To reserve tickets for the panel the details are below.

https://www.eventbrite.com.au/e/indigenous-women-and-girls-and-the-criminal-justice-system-tickets-46060363788?aff=ehomecard

The exhibition is a cell block that once you enter into it, there are elements that help to create a full story of the issues and differing artworks.

Audio Visual piece – is giving the ownership of these women back from being a statistic and placing voice on the stories of our women.

The Possum Cloak was made by the Jumbunna crew and community coming together to tell a story. The 48 panel represent the women we have lost since 1987.

The work that Jumbunna Research has done in reports and coronial support and the like informed the artwork and the reimagining of the Royal Commission into Aboriginal  Deaths in Custody (RCIADIC). It is important that these papers and recommendations don’t just sit on a shelf and gain dust, we have to find solutions and outcomes. The work has been done to work through recommendations, we need to have some action around these Commissions that are done on our communities.

The report was repurposed into artwork around the cell block.
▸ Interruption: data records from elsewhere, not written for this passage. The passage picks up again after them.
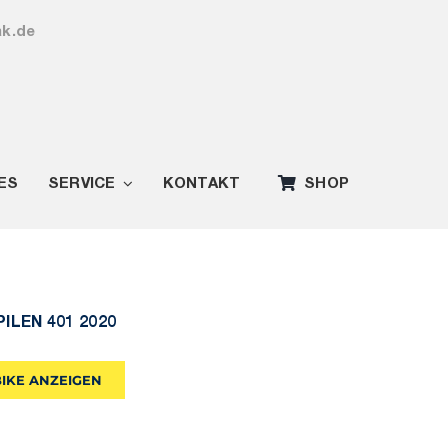
ak.de
ES
SERVICE
KONTAKT
SHOP
PILEN 401 2020
BIKE ANZEIGEN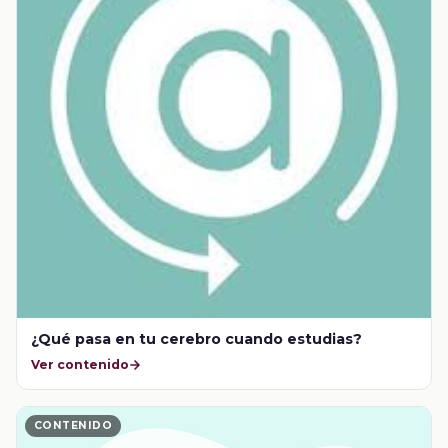
¿Qué pasa en tu cerebro cuando estudias?
Ver contenido
CONTENIDO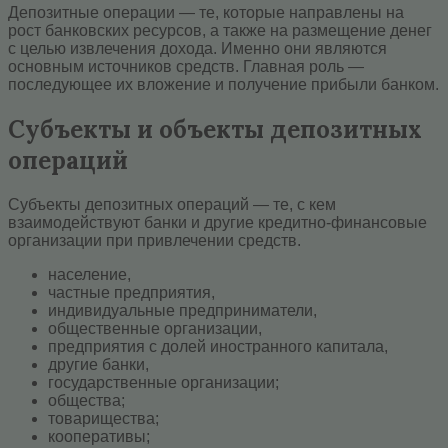
Депозитные операции — те, которые направлены на
рост банковских ресурсов, а также на размещение денег
с целью извлечения дохода. Именно они являются
основным источников средств. Главная роль —
последующее их вложение и получение прибыли банком.
Субъекты и объекты депозитных
операций
Субъекты депозитных операций — те, с кем
взаимодействуют банки и другие кредитно-финансовые
организации при привлечении средств.
население,
частные предприятия,
индивидуальные предприниматели,
общественные организации,
предприятия с долей иностранного капитала,
другие банки,
государственные организации;
общества;
товарищества;
кооперативы;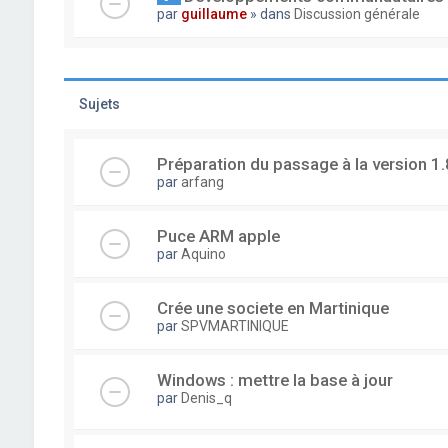
par
guillaume
» dans
Discussion générale
Sujets
Préparation du passage à la version 1.
par
arfang
Puce ARM apple
par
Aquino
Crée une societe en Martinique
par
SPVMARTINIQUE
Windows : mettre la base à jour
par
Denis_q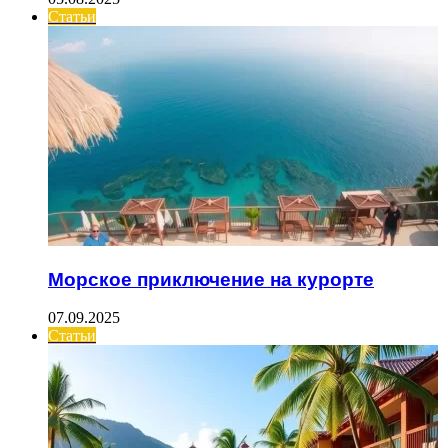
Статьи
Морское приключение на курорте
07.09.2025
Статьи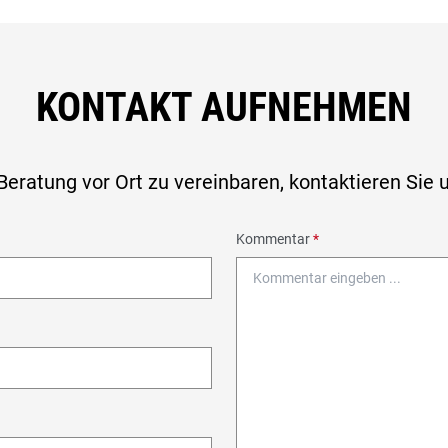
KONTAKT AUFNEHMEN
eratung vor Ort zu vereinbaren, kontaktieren Sie
Kommentar
*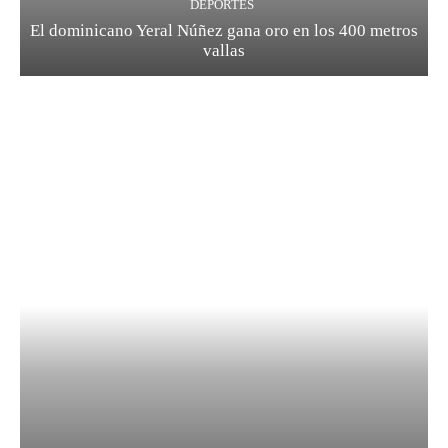
DEPORTES
El dominicano Yeral Núñez gana oro en los 400 metros
vallas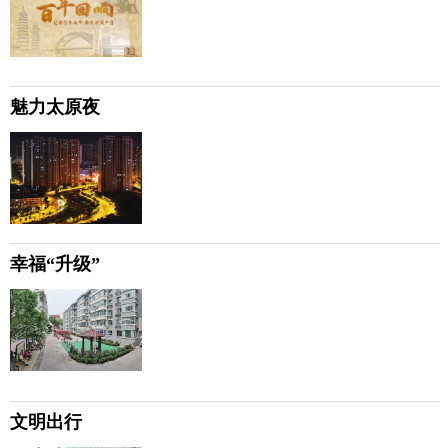
魅力太原夜
幸福“升级”
文明出行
We hope people will take time to reflect on the volumes and hours of work our community gave to these reports and the recommendations are still as valid today as they were over 25 years ago.

We hope this exhibition will trigger conversation, and with that in mind the panel on the 31st will be facilitated by Distinguished Professor Larissa Behrendt, one of the creatives behind Sorry For Your Loss.

On the Panel:

– Professor Chris Cunneen one of the leading criminologists specialising in Indigenous people and the law, juvenile justice, restorative justice, policing, prison issues and human rights.

– Dr Amanda Porter  a senior researcher at Jumbunna with a focus on politics of policing and police reform since the Royal Commission into Aboriginal Deaths in Custody.

-George Newhouse, a Human Rights Lawyer who is the principal solicitor of the National Justice Project.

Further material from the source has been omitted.